Tag Archives: public policy

Katherine Lieberknecht: Home is where your heart is: climate change, buyout programs, and land reuse

Katherine Lieberknecht, Assistant Professor of Community and Regional Planning  in the School of Architecture, led the Thursday, September 9 meeting of the Fellows Seminar.  Lieberknecht’s work focuses on environmental planning centered in equity. The project she presented to the Fellows examines the practice of property buyouts of climate-impacted residential areas.

Typically initiated by local governments, buyout programs pay residents of areas subject to climate events of increased intensity and frequency to relocate. The process usually focuses on the purchase of the land; residents have little or no say in how the buyouts are carried out or what happens to the land after they leave. To frame the conversation, Lieberknecht offered examples of buyout processes, including three located in Texas: the Kashmere Gardens neighborhood in Houston, and two sites in the Austin area, the Williamson Creek and Onion Creek neighborhoods.

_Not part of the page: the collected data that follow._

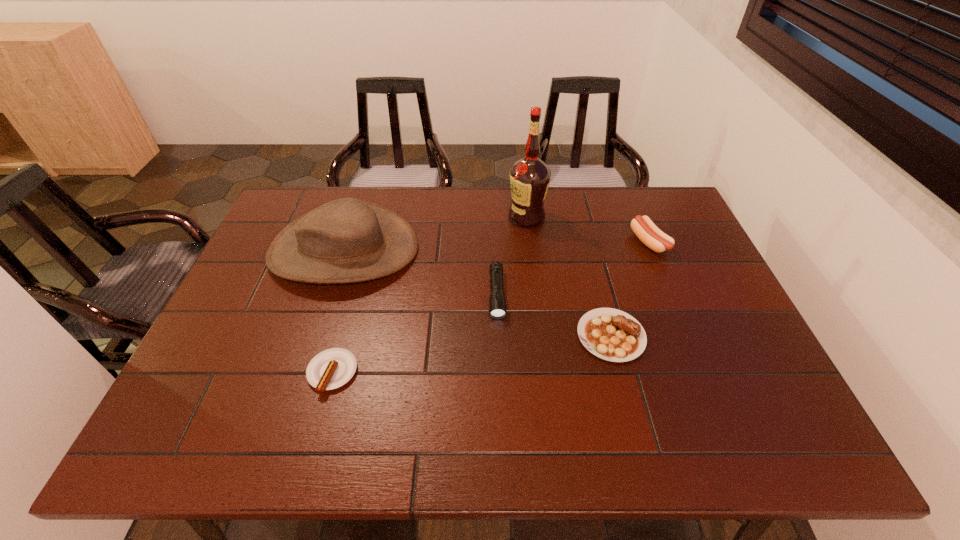 You are a GUI agent. You are given a task and a screenshot of the screen. Output one action in this format:
    pyautogui.click(x=<x>, y=<y>)
    Task: Click on the sausage located in the far edge section of the desktop
    The height and width of the screenshot is (540, 960).
    Given the screenshot: What is the action you would take?
    pyautogui.click(x=648, y=233)

You are a GUI agent. You are given a task and a screenshot of the screen. Output one action in this format:
    pyautogui.click(x=<x>, y=<y>)
    Task: Click on the object that is at the left edge
    
    Given the screenshot: What is the action you would take?
    pyautogui.click(x=347, y=240)

The width and height of the screenshot is (960, 540). In order to click on object that is at the right edge in this screenshot , I will do `click(648, 233)`.

This screenshot has width=960, height=540. I want to click on object that is at the far left corner, so click(x=347, y=240).

At what (x,y) coordinates should I click in order to perform the action: click on object located at the far right corner. Please return your answer as a coordinate pair (x, y). Looking at the image, I should click on (648, 233).

In the image, there is a desktop. Where is `free region at the far edge`? The height and width of the screenshot is (540, 960). free region at the far edge is located at coordinates (609, 194).

Find the location of a particular element. The height and width of the screenshot is (540, 960). blank space at the near edge is located at coordinates pyautogui.click(x=533, y=428).

The image size is (960, 540). Find the location of `vacant space at the left edge of the desktop`. vacant space at the left edge of the desktop is located at coordinates (276, 326).

The image size is (960, 540). Identify the location of free space at the right edge of the desktop. (681, 250).

Locate an element on the screen. This screenshot has width=960, height=540. vacant space at the far right corner is located at coordinates (653, 187). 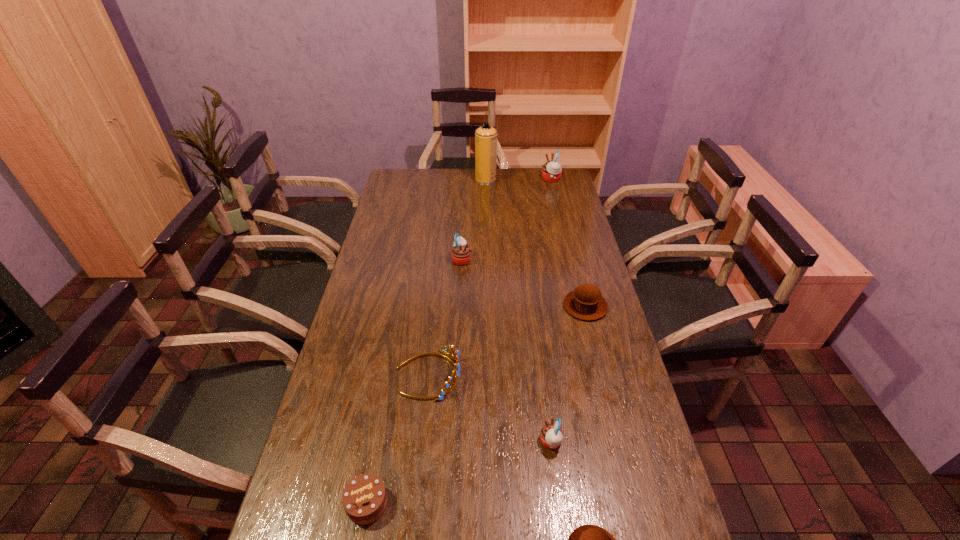 Locate an element on the screen. vacant space at the left edge of the desktop is located at coordinates (400, 202).

At what (x,y) coordinates should I click in order to perform the action: click on vacant space at the right edge. Please return your answer as a coordinate pair (x, y). The height and width of the screenshot is (540, 960). Looking at the image, I should click on point(635,416).

The height and width of the screenshot is (540, 960). In order to click on blank area at the far left corner in this screenshot , I will do `click(420, 171)`.

I want to click on free space at the far right corner of the desktop, so click(546, 181).

This screenshot has height=540, width=960. I want to click on free space between the aerosol can and the sixth farthest object, so click(x=518, y=311).

What are the coordinates of `vacant area between the second nearest object and the smallest pink muffin` in the screenshot? It's located at 459,472.

You are a GUI agent. You are given a task and a screenshot of the screen. Output one action in this format:
    pyautogui.click(x=<x>, y=<y>)
    Task: Click on the free space between the biggest pink muffin and the chocolate cake
    The height and width of the screenshot is (540, 960).
    Given the screenshot: What is the action you would take?
    [x=459, y=341]

At what (x,y) coordinates should I click in order to perform the action: click on blank region between the fourth nearest muffin and the smallest pink muffin. Please return your answer as a coordinate pair (x, y). This screenshot has height=540, width=960. Looking at the image, I should click on (506, 350).

Locate an element on the screen. The height and width of the screenshot is (540, 960). vacant space that is in between the third nearest muffin and the leftmost muffin is located at coordinates (523, 283).

This screenshot has height=540, width=960. I want to click on unoccupied position between the tallest object and the gold tiara, so click(x=457, y=278).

Kashmere Gardens is a historically Black community wedged in between two railroad lines, developed under racist land use and zoning policies that allowed inadequate infrastructure and increased exposure to pollution. Affected by proximity to multiple brownfields (former industrial or commercial sites with a high probability of being contaminated), the community underwent a 25-year buyout process in which they had little input.

The Austin area neighborhoods were constructed based on faulty flood plain maps drawn up in the 1970s; homes should not have been built in the areas the neighborhoods occupied. The decision to offer buyouts came after repeated catastrophic flooding. Buyout plans for the Austin neighborhoods made an effort to incorporate the perspectives and views of people who accepted buyouts and those who stayed. However, decision-making remained siloed, and largely out of the hands of residents.

Lieberknecht’s project asks whether climate buyouts can be structured differently. Many times, buyouts occur after traumatic community events, such as catastrophic floods that include loss of life and extensive property damage and loss. Is there a way to consider the emotional ties people feel to community and land? Can the perspectives of former residents be taken into account when the land is repurposed? Is it even possible to include emotion and trauma in planning processes?  She asked the Fellows to use their own disciplinary lenses to critique what is from a planning perspective uncomplicated, but very complex from a human perspective.

Buyouts often occur in neighborhoods that, like Kashmere Gardens, are already marginal, doubly victimizing the residents. Fellows noted resonances with the relocations of Indigenous peoples. Coastal Indigenous communities in Alaska and Louisiana have been among the first to participate in “just processes” as part of climate-related relocation. Intended for groups that wish to move as a unit, this takes into consideration non-real estate values that go along with homes, such as attachment to bioregion and emotional and spiritual ties to land and people. Efforts to keep community together make an already slow process even slower.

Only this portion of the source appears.